▶ [Problem]:
For the entries below, say how many lines include the word "blank" and add nothing else.

(Extracted data begins)

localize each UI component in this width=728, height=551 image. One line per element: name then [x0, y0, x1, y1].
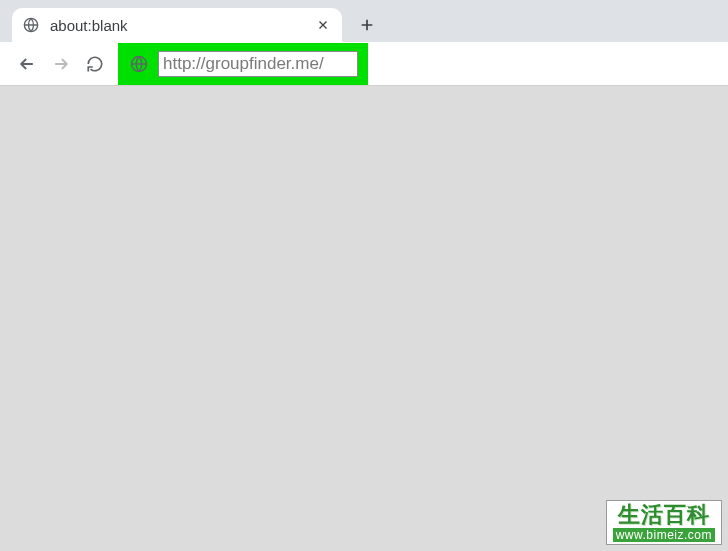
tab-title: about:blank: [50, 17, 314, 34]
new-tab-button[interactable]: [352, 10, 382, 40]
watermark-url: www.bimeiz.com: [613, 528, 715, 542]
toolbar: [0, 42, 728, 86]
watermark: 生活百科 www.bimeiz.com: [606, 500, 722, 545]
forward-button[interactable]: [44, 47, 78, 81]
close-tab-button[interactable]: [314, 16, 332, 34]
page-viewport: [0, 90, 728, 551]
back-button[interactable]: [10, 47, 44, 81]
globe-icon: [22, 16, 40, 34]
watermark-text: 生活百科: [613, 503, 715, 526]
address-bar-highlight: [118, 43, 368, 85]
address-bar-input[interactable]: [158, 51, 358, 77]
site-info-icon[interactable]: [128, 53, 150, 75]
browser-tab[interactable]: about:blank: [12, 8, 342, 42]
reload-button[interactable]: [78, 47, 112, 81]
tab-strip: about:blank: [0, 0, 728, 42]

(Extracted data ends)

▶ [Your solution]:
3